栄養が多いヤマモモといえども、度を越す食べ方は慎むべきです。
次に、ヤマモモアレルギーについてです。
1980年ごろからヤマモモアレルギーの報告が増えてきています。
ヤマモモに含まれる「フラボノール」という成分は強力な抗酸化作用があり、免疫強化や抗アレルギー・抗炎症作用に寄与します。

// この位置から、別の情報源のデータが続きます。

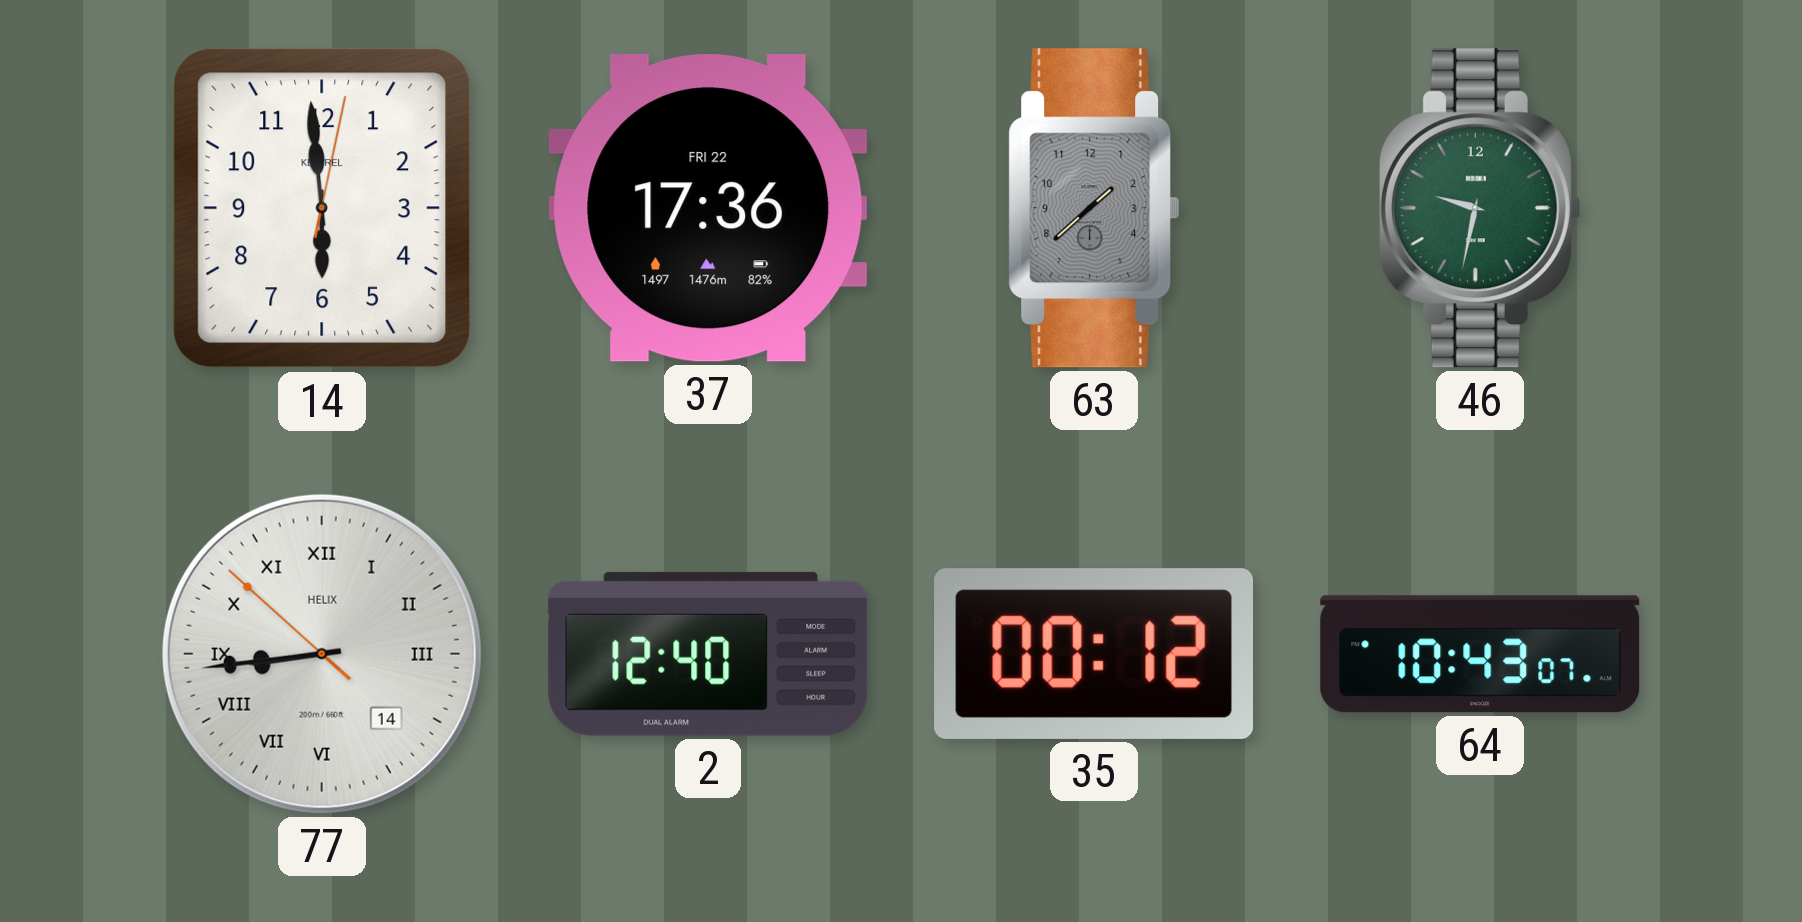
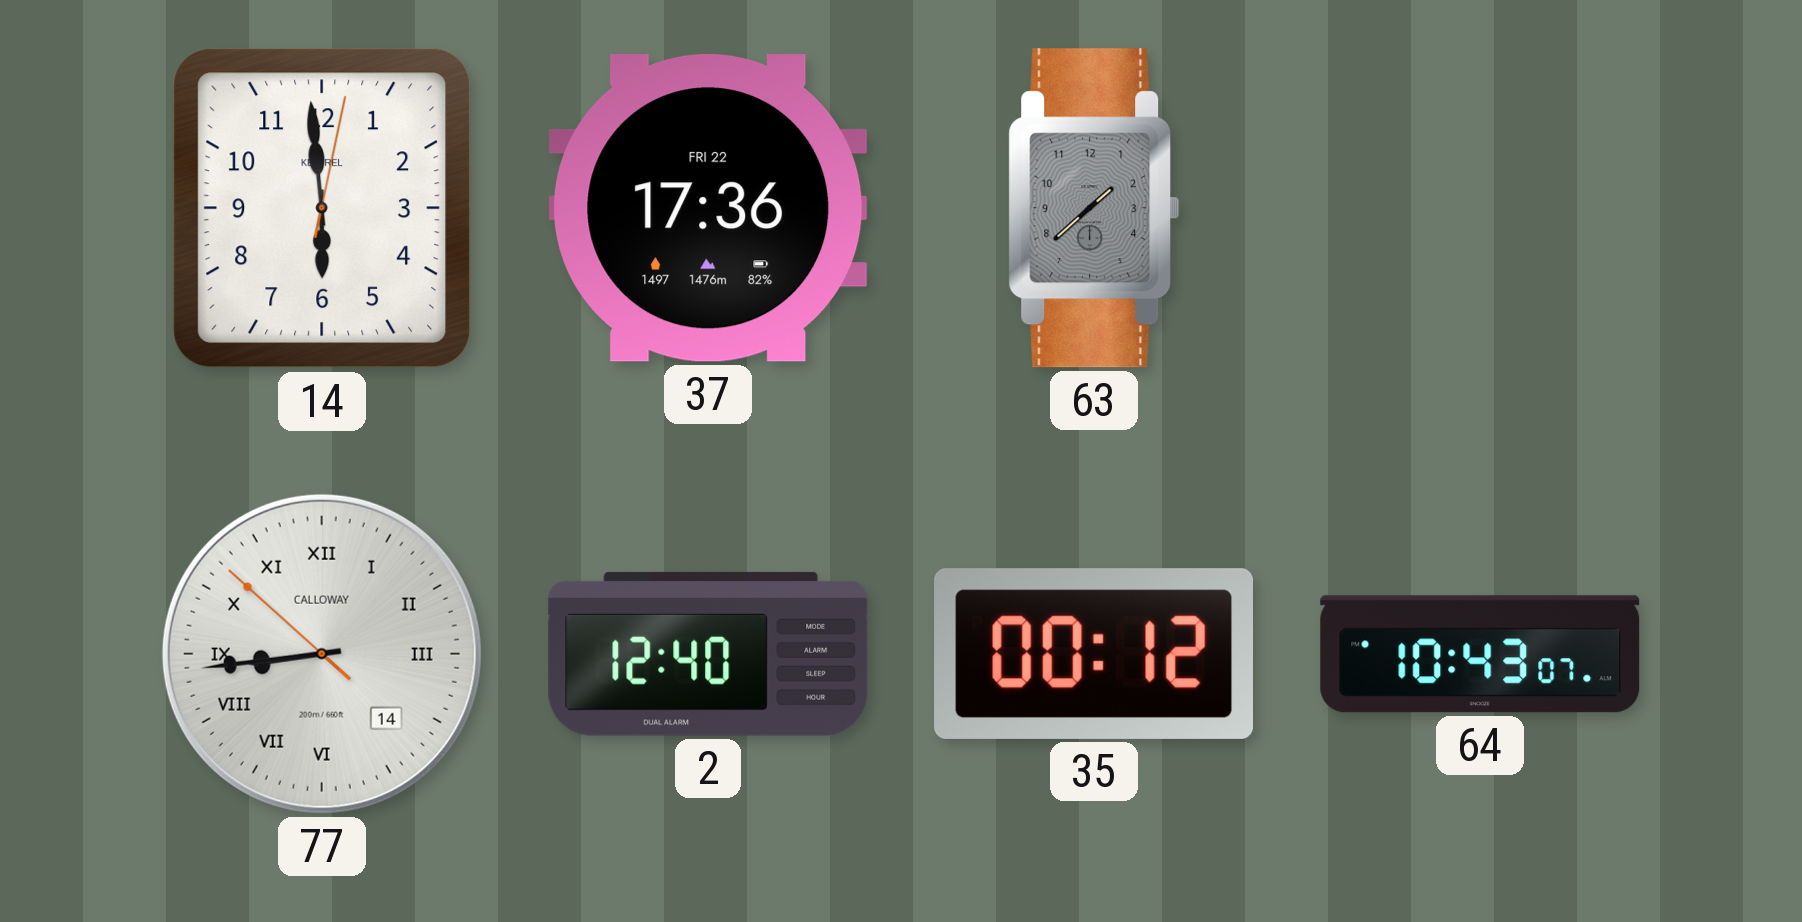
46: 9:32 -> none
77 brand: HELIX -> CALLOWAY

つまり、ヤマモモの実はアレルギー症状を和らげる働きがあるのです。
でも、一定の量以上を摂取したり、その日の体調によるなどいくつかの要因が組み合わさることで、ヤマモモの実がアレルゲンとなる可能性があることが確認されています。
もし、ヤマモモを食べた後に…
- 皮膚のかゆみや赤み
- 口腔内のただれ
- 鼻やのどがイガイガする
などの症状が現れた場合、ヤマモモアレルギーの可能性が考えられます。
水分を摂ることで悪影響の排出が促されるかもしれませんが、何か異変を感じたら自己判断せず、迅速に医療機関を受診するようお勧めします。
まとめ
ヤマモモに毒はあるのかどうかと、下処理のやり方や食べ方について解説しました。
ヤマモモは、一部の人には馴染みの薄い果物で、食べても良いのかどうか不安を感じることがあるかもしれません。
熟した実の色が強烈なので、ますます心配になることもあるかもしれませんが毒性はないので安心してください。
ただし、ヤマモモには虫がつく可能性があります。
でも、適切な下処理をすることで安心して食べられるようになります。